La mémoire est refusée aux gens de la rue qui vivent et circulent dans un environnement chargé de passé historique, car l'urgence est avant tout d'essayer de survivre au jour le jour.

LAERTE, Pirates de Tietê, Folha de Sao Paulo, 18/07/2023.

« Puis j’ai compris le rôle que l’art a dans l’éveil de la mémoire : c’est une façon pour nous de résister, c’est notre façon de vivre au quotidien. Comme je suis Guarani, éveiller la mémoire pour nous, c'est toujours s'éveiller à travers la mémoire – et nous comprenons cette mémoire comme un héritage, qui est notre connaissance, notre façon de ne pas perdre ce qui nous constitue » (Sandra Benites).

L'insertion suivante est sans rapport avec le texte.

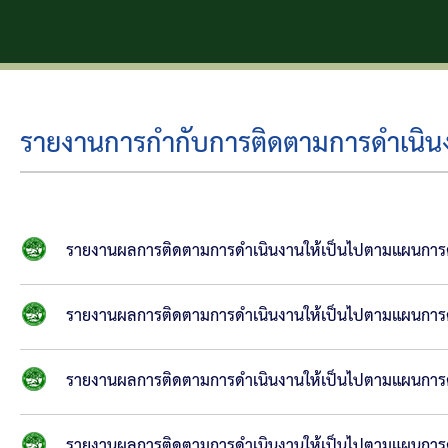
รายงานการกำกับการติดตามการดำเนิน
รายงานผลการติดตามการดำเนินงานให้เป็นไปตามแผนการด
รายงานผลการติดตามการดำเนินงานให้เป็นไปตามแผนการด
รายงานผลการติดตามการดำเนินงานให้เป็นไปตามแผนการด
รายงานผลการติดตามการดำเนินงานให้เป็นไปตามแผนการด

Laerte prédit un avenir proche pour la ville de São Paulo, dans lequel des bâtiments de plus en plus hauts cacheront la vue.

Différents experts ont dénoncé le fait que le Plan directeur ne soit pas révisé « pour le peuple et avec le peuple ». Regardons cet extrait : « 2. C'est le secteur de la construction qui impose des changements selon ses intérêts, en l'occurrence en construisant des bâtiments de plus en plus hauts. 3. L'enfouissement des monuments historiques, la mémoire historique et architecturale de la ville, la disparition des paysages n'ont pas d'importance. 4. Conséquences négatives sur les infrastructures de la ville – transports, circulation, approvisionnement en eau, collecte des eaux usées, manque de logements pour la population à faible revenu, impacts environnementaux. 6. Des changements drastiques dans le climat de la ville, dus par exemple à la réduction des espaces verts et à la circulation des vents dans toute la ville.[I]

À l'instar du caricaturiste Laerte, toujours dans le domaine des arts, j'apporte des contributions de poètes et d'artistes pour aborder les questions soulevées dans le manifeste ci-dessus. Je commence par « […] l’enfouissement des monuments historiques, la mémoire historique et architecturale de la ville, la disparition des paysages ». Voyons comment le texte du poète Guilherme de Almeida (1890-1969) nous aide à propos du paysage qu'il a vu depuis sa maison située au sommet de Perdizes (zone ouest de São Paulo).

La maison sur la colline

– Quelle idée de ta part, d’aller vivre dans ce bout du monde !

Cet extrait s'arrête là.